**How to complete this task**
Examine each line of the data. Copy the line if it includes the word "child".

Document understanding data
▬▬▬
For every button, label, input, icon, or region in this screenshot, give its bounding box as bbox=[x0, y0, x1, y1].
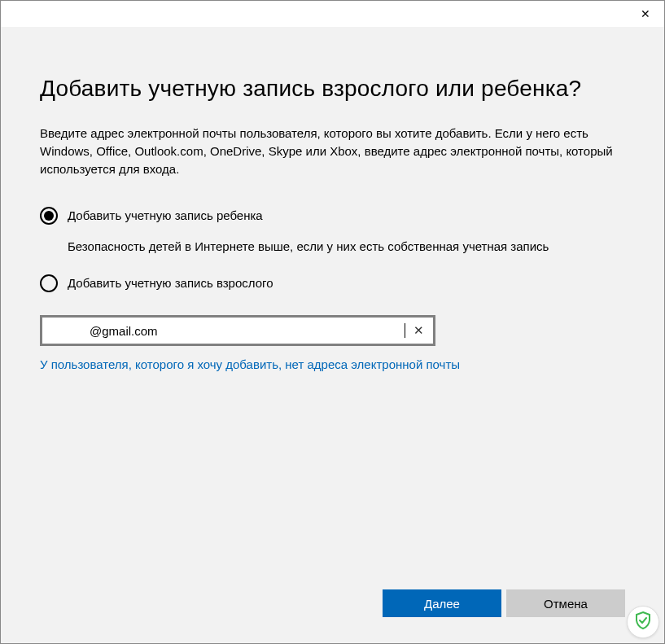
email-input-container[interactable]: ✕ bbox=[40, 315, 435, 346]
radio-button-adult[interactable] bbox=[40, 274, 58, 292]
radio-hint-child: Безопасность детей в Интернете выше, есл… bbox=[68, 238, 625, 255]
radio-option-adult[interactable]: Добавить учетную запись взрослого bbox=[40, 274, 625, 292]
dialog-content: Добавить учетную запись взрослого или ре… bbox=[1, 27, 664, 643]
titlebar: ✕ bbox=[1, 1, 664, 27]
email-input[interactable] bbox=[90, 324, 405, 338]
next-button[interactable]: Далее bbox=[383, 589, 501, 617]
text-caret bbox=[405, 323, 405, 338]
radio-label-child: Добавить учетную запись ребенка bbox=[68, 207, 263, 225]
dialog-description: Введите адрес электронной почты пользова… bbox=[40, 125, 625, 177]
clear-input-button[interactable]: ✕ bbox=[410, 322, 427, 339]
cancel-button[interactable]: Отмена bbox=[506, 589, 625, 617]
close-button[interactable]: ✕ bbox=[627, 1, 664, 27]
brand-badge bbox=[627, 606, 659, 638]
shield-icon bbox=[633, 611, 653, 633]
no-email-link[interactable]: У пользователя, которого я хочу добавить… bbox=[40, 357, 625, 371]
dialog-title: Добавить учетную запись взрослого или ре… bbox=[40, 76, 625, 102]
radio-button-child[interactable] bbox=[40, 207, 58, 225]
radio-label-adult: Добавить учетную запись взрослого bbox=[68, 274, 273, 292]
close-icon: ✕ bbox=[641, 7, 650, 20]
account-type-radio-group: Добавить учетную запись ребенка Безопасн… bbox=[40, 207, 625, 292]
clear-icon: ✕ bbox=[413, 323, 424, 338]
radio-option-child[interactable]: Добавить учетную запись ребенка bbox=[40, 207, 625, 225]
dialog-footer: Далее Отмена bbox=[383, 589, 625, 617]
▬▬▬
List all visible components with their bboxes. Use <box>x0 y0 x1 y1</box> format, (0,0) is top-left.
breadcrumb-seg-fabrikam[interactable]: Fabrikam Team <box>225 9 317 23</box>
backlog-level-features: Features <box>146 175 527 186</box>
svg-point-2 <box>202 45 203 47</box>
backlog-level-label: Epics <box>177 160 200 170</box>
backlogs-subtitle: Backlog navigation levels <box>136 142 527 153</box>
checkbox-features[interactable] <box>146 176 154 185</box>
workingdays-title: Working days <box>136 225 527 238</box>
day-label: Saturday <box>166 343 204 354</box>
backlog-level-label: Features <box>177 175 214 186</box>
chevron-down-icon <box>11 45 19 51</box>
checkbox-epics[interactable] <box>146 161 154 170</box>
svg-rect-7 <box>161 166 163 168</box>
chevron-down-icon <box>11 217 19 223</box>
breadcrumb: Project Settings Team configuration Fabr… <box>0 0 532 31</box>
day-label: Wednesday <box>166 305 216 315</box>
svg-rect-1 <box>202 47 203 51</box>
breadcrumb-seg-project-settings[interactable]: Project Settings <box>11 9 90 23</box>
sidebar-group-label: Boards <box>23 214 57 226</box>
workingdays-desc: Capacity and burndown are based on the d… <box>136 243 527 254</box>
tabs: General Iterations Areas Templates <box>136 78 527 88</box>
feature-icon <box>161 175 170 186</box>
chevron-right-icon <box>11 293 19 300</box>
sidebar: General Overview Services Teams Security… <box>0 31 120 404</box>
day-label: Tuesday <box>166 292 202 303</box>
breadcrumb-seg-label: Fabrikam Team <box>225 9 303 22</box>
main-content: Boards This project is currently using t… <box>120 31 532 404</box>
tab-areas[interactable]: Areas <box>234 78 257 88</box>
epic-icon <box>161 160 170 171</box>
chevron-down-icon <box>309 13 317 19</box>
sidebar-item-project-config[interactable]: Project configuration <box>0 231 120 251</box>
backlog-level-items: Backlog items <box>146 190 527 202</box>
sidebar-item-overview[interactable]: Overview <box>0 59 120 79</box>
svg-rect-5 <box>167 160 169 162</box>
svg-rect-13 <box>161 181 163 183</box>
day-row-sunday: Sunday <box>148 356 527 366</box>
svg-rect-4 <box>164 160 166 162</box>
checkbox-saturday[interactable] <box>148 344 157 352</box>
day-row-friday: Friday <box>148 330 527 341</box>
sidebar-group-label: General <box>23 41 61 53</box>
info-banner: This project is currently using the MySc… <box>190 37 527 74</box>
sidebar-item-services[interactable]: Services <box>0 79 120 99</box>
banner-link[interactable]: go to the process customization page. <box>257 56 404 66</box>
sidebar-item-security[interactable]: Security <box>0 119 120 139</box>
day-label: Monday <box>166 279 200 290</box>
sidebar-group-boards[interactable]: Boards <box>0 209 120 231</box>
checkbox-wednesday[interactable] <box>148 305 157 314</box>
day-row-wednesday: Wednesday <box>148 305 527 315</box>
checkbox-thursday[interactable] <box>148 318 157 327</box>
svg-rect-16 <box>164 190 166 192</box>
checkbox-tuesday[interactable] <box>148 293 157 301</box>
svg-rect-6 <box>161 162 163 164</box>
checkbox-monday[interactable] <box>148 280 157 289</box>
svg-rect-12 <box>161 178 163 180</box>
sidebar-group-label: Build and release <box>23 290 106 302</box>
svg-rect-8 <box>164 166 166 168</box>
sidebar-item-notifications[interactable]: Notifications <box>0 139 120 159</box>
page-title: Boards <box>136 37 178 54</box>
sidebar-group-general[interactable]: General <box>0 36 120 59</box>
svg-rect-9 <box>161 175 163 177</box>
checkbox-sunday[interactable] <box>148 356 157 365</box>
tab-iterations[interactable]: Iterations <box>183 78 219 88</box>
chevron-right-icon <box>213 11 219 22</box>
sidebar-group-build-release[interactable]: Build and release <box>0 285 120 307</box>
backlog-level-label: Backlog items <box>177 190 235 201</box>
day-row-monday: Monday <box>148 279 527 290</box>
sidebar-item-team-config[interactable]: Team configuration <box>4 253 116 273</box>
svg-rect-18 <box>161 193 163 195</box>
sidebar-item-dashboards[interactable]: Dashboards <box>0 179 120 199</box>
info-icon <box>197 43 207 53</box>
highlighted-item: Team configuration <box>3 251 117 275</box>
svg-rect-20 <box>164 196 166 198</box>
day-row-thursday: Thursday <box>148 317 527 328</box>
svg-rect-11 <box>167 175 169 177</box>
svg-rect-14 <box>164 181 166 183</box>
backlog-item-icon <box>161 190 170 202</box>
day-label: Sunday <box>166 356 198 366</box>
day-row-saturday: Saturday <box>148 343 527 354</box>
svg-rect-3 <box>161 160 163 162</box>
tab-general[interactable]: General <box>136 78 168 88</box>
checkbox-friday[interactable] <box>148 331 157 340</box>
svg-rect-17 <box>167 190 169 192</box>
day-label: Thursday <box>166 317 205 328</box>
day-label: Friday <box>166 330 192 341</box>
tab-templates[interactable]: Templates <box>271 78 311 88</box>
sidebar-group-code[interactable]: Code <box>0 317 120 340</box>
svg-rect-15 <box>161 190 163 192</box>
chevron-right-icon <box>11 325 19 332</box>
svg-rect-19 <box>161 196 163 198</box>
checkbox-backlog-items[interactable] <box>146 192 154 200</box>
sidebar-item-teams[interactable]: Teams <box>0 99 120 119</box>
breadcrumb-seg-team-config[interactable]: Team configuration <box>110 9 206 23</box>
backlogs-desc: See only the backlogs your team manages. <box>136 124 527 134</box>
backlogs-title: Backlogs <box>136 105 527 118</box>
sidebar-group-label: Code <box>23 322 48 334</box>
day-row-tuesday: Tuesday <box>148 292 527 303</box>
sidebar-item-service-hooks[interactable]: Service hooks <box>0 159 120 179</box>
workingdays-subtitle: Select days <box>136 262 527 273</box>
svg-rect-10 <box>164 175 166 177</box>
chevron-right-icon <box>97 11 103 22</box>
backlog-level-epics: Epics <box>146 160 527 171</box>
▬▬▬
**Solved problem**
radio-hint-child: Безопасность детей в Интернете выше, есл… bbox=[68, 238, 625, 255]
radio-label-child: Добавить учетную запись ребенка bbox=[68, 207, 263, 225]
radio-button-child[interactable] bbox=[40, 207, 58, 225]
radio-option-child[interactable]: Добавить учетную запись ребенка bbox=[40, 207, 625, 225]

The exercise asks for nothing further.